(Transcribed page contents)
§ §

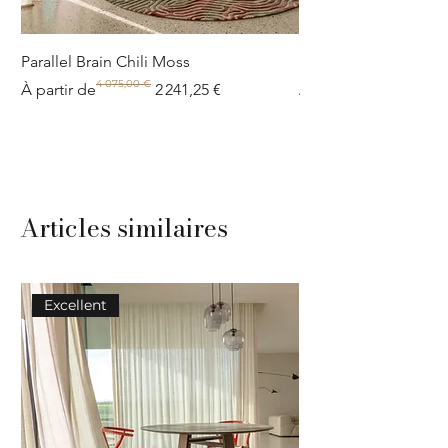
Parallel Brain Chili Moss
Poolside circle Aquif
4 075,00 €
Prix original
Prix promotionnel
Prix original
Prix promotionnel
À partir de
2 241,25 €
À partir de
Articles similaires
Excellent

§ §

#### Work instruction
Return the records verbatim, minus pictures.

#### Solution for this problem
Parallel Brain Chili Moss
Poolside circle Aquif
4 075,00 €
Prix original
Prix promotionnel
Prix original
Prix promotionnel
À partir de
2 241,25 €
À partir de
Articles similaires
Excellent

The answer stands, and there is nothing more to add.